The treatment for Plasmodium falciparum malaria is too often based on empirical notions of the efficacy and toxicity of drugs. Understanding the pharmacokinetic-pharmacodynamic relationships and antimalarial drugs' modes of action allows one to better understand the therapeutic responses observed in the treatment of severe or uncomplicated P. falciparum infections. The authors discuss the variations of parasitemia and their influencing factors (prevention, synchronism, virulence, and pretreatment). These factors are to be taken into account when first considering therapy.

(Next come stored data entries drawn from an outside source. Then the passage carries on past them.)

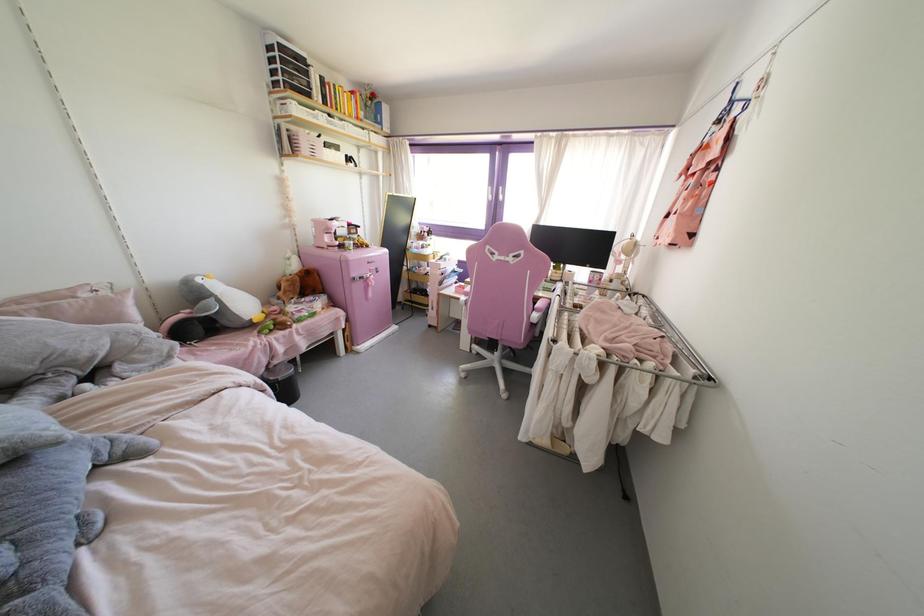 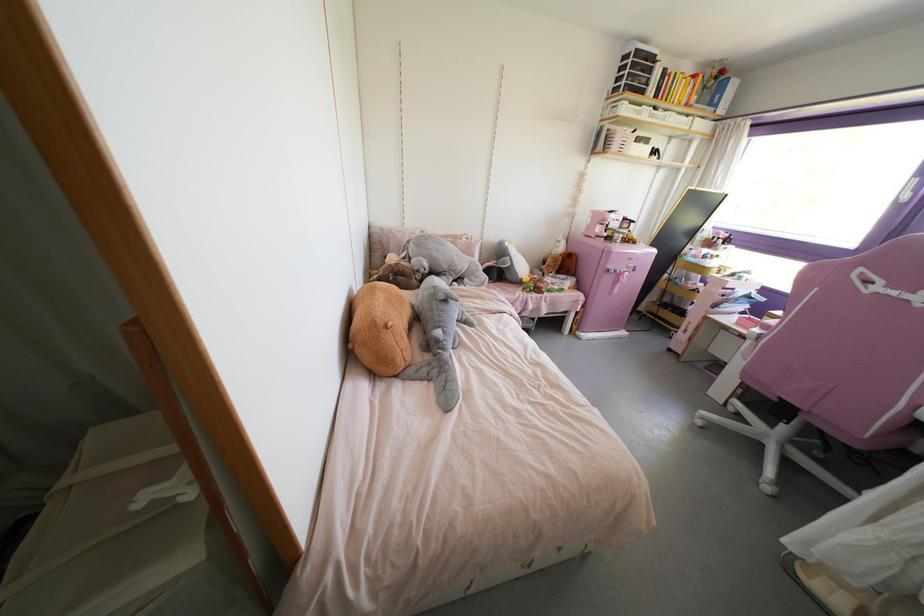 Find the pixel in the second image that matches (431,256) in the first image.

(713, 270) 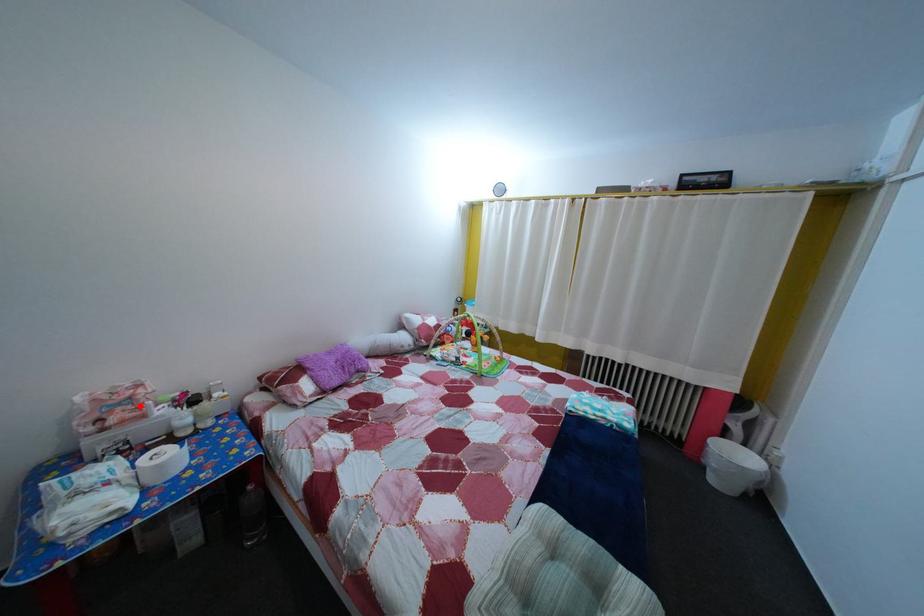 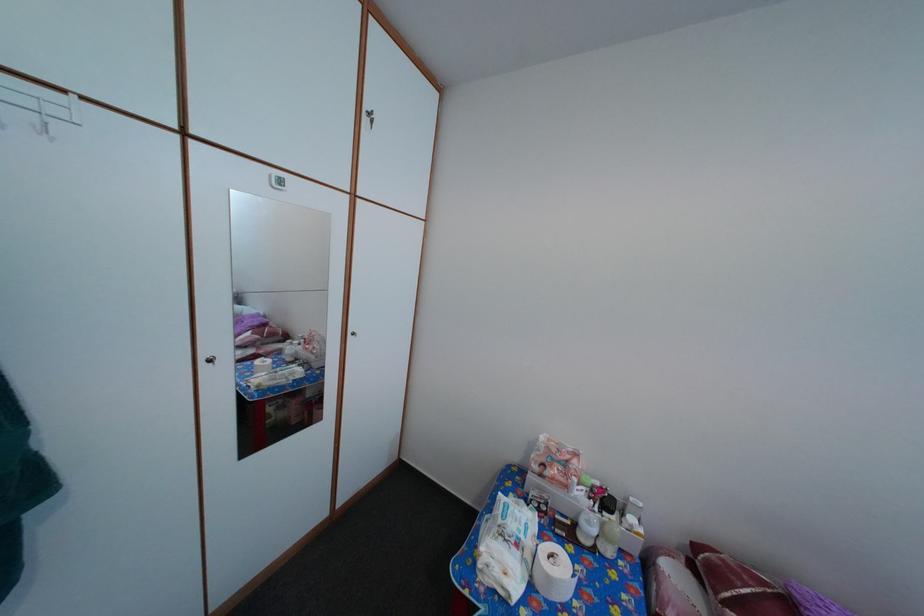 Question: I am providing you with two images of the same scene from different viewpoints. Image1 has a red point marked. In image2, the corresponding 3D location appears at what relative position? Reply with the corresponding letter.

Choices:
 (A) Closer
 (B) Farther

Answer: (B) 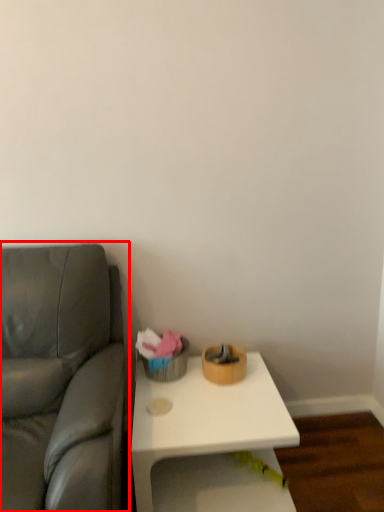 Question: From the image's perspective, where is studio couch (annotated by the red box) located relative to table?

Choices:
 (A) below
 (B) above

Answer: (B) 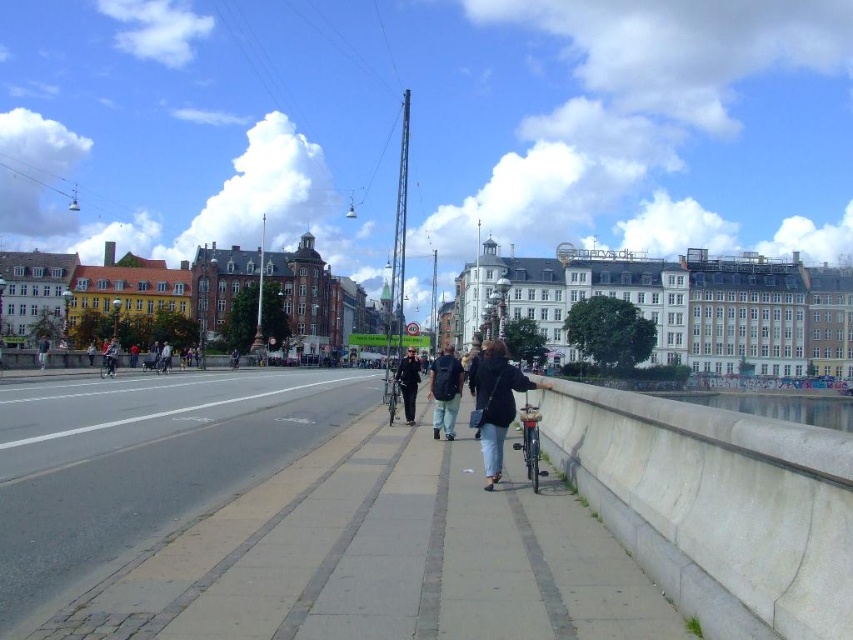 You are a pedestrian standing on the light colored stone tiles pathway in the foreground. You see a dark blue backpack at center and a dark blue uniform at center. Which object is closer to you?

The dark blue backpack at center is located below the dark blue uniform at center, so the dark blue uniform at center is closer to you.

You are a delivery person standing on the pedestrian pathway and need to carry both the dark blue backpack at center and the dark blue uniform at center. Which item should you hold in your hand to free up your back for the other?

The dark blue backpack at center might be wider than dark blue uniform at center, so you should hold the backpack in your hand to free up your back for the uniform. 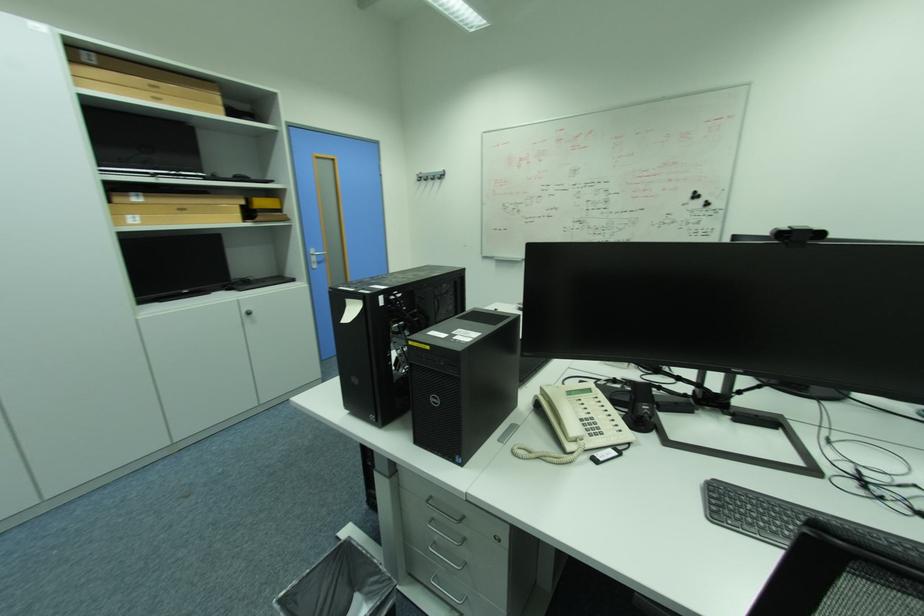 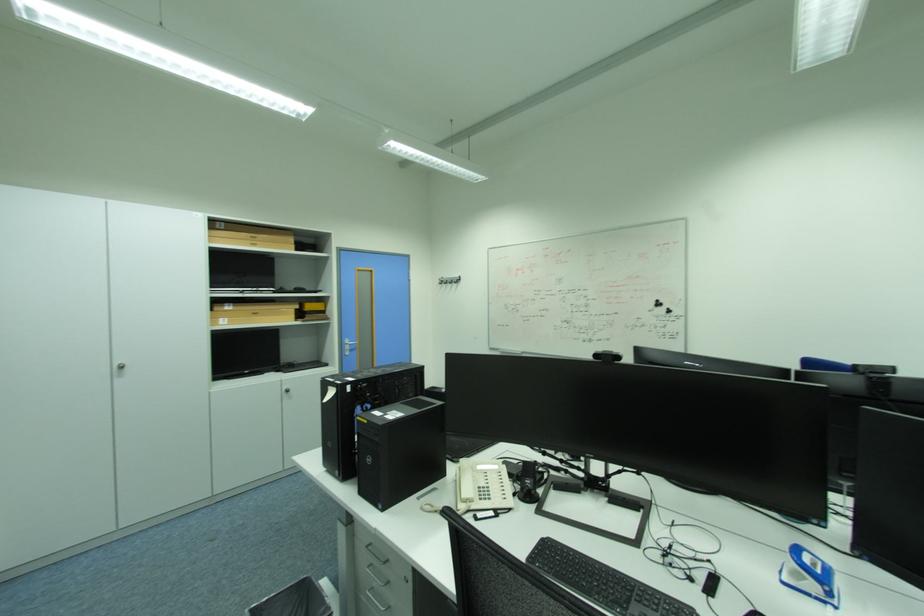 The point at (246,301) is marked in the first image. Where is the corresponding point in the second image?

(289, 379) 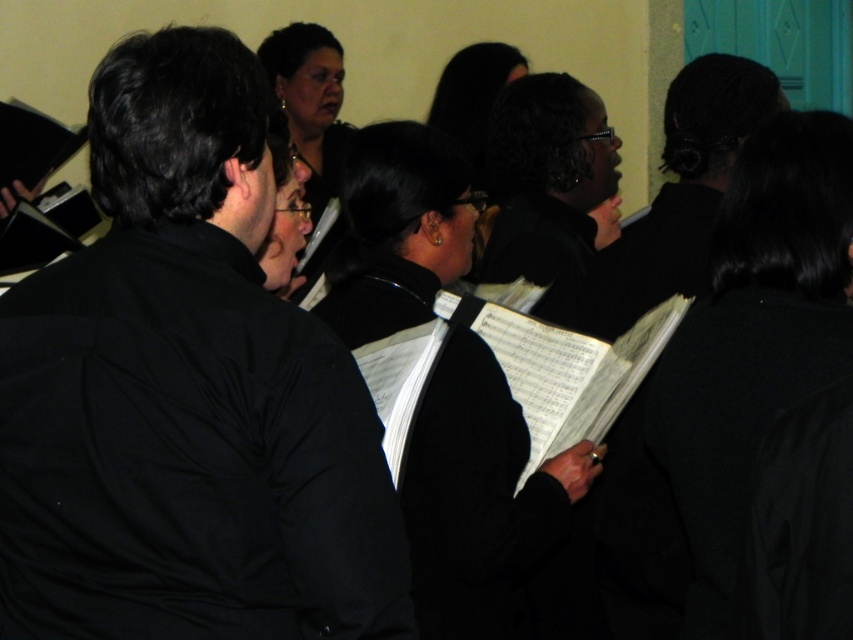 You are a photographer setting up for a choir rehearsal. You notice the black matte jacket at center and the black matte choir book at center. Which object should you adjust your camera focus to first if you want to capture both in the same frame without changing the zoom? Explain your reasoning based on their sizes.

The black matte jacket at center has a lesser height compared to the black matte choir book at center. Since the jacket is smaller, you should focus on the taller choir book first to ensure it fits within the frame, then adjust for the jacket.

You are a photographer setting up for a choir rehearsal. You notice the black matte choir book at center and the black glossy hair at upper center. Which object would require more space in your camera frame to capture its full size?

The black matte choir book at center is bigger than the black glossy hair at upper center, so it would require more space in the camera frame to capture its full size.

You are a photographer trying to capture a closeup of the black matte choir book at center without including the black matte jacket at center in the frame. Based on their sizes, is this possible?

The black matte jacket at center occupies less space than the black matte choir book at center, so it is possible to capture a closeup of the black matte choir book at center without including the black matte jacket at center in the frame since the jacket is smaller in size. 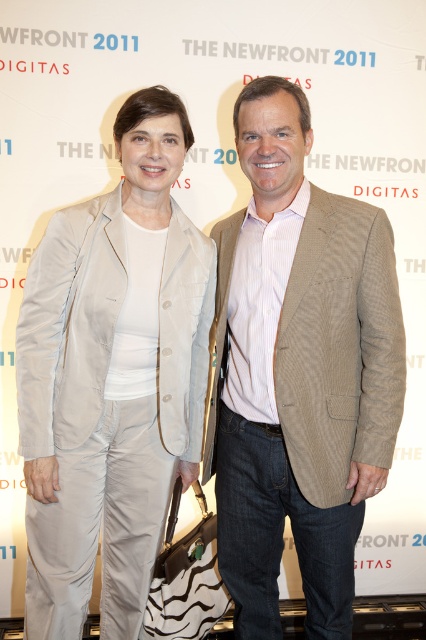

Many variables are defined to analyze the pharmacodynamic-efficacy interactions of anti-malarial drugs: minimal parasiticidal concentration (MPC) of a drug, minimum concentration in blood which produces a maximal inhibition (or maximum efficacy [Emax]), the parasitic reduction ratio (PRR), which is the relationship between the initial parasitemia over the parasitemia 48 hours after onset of treatment. These variables are specific to each drug and are useful in selecting the therapeutic answer and to better use antimalarial drugs. The main drugs and their combinations are reviewed (quinine, chloroquine, sulfadoxine-pyrimethamine, biguanides, mefloquine, halofantrine, artemisinine-based drugs), taking into account these pharmacological concepts.